■ GOAL OF THE EXERCISE
Search the data below for the word "Viking" and report how many lines contain it, with no added words.

■ DATA SUPPLIED
◆ ◆ ◆

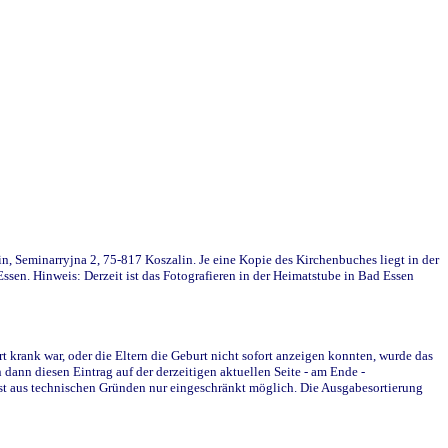
in, Seminarryjna 2, 75-817 Koszalin. Je eine Kopie des Kirchenbuches liegt in der
en. Hinweis: Derzeit ist das Fotografieren in der Heimatstube in Bad Essen
krank war, oder die Eltern die Geburt nicht sofort anzeigen konnten, wurde das
ann diesen Eintrag auf der derzeitigen aktuellen Seite - am Ende -
st aus technischen Gründen nur eingeschränkt möglich. Die Ausgabesortierung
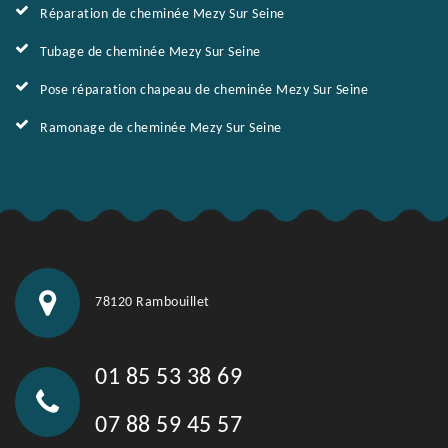
Réparation de cheminée Mezy Sur Seine
Tubage de cheminée Mezy Sur Seine
Pose réparation chapeau de cheminée Mezy Sur Seine
Ramonage de cheminée Mezy Sur Seine
78120 Rambouillet
01 85 53 38 69
07 88 59 45 57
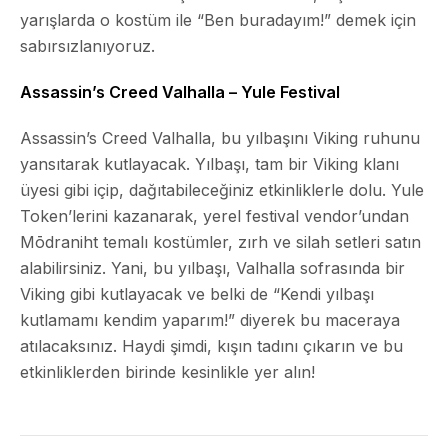
yarışlarda o kostüm ile “Ben buradayım!” demek için
sabırsızlanıyoruz.
Assassin’s Creed Valhalla – Yule Festival
Assassin’s Creed Valhalla, bu yılbaşını Viking ruhunu
yansıtarak kutlayacak. Yılbaşı, tam bir Viking klanı
üyesi gibi içip, dağıtabileceğiniz etkinliklerle dolu. Yule
Token’lerini kazanarak, yerel festival vendor’undan
Mōdraniht
temalı kostümler, zırh ve silah setleri satın
alabilirsiniz. Yani, bu yılbaşı, Valhalla sofrasında bir
Viking gibi kutlayacak ve belki de “Kendi yılbaşı
kutlamamı kendim yaparım!” diyerek bu maceraya
atılacaksınız. Haydi şimdi, kışın tadını çıkarın ve bu
etkinliklerden birinde kesinlikle yer alın!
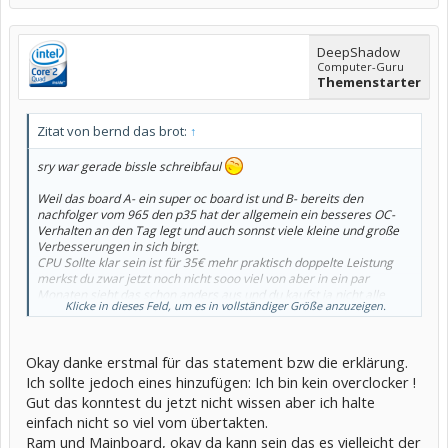
DeepShadow
Computer-Guru
Themenstarter
Zitat von bernd das brot:
↑
sry war gerade bissle schreibfaul
Weil das board A- ein super oc board ist und B- bereits den
nachfolger vom 965 den p35 hat der allgemein ein besseres OC-
Verhalten an den Tag legt und auch sonnst viele kleine und große
Verbesserungen in sich birgt.
CPU Sollte klar sein ist für 35€ mehr praktisch doppelte Leistung
merkst du zwar jetzt noch nicht sooo viel von aber in ein par
Monaten sieht das schon anders aus und du kaufst ja nicht alle
Klicke in dieses Feld, um es in vollständiger Größe anzuzeigen.
6mon ne neue cpu.
RAM naja sind halt die guten alten Ballistix mit gmh´s das sind die
zweit bessten chips überhaupt die laufen locker cl4 @ddr1000 oder
cl5 @ddr1200
Okay danke erstmal für das statement bzw die erklärung.
Ich sollte jedoch eines hinzufügen: Ich bin kein overclocker !
Das ganze macht unterm Strich ne menge Mehrleistung für einen
Gut das konntest du jetzt nicht wissen aber ich halte
Sehr geringen Aufpreis
einfach nicht so viel vom übertakten.
Ram und Mainboard, okay da kann sein das es vielleicht der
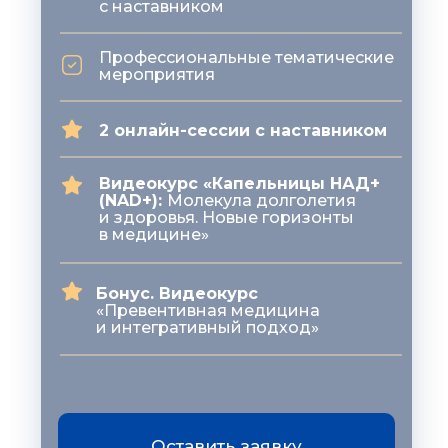
с наставником
Профессиональные тематические
мероприятия
2 онлайн-сессии с наставником
Видеокурс «Капельницы НАД+
(NAD+):
Молекула долголетия
и здоровья. Новые горизонты
в медицине»
Бонус. Видеокурс
«Превентивная медицина
и интегративный подход»
Оставить заявку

◆ ◆ ◆

■ RESPONSE TO THIS TASK
3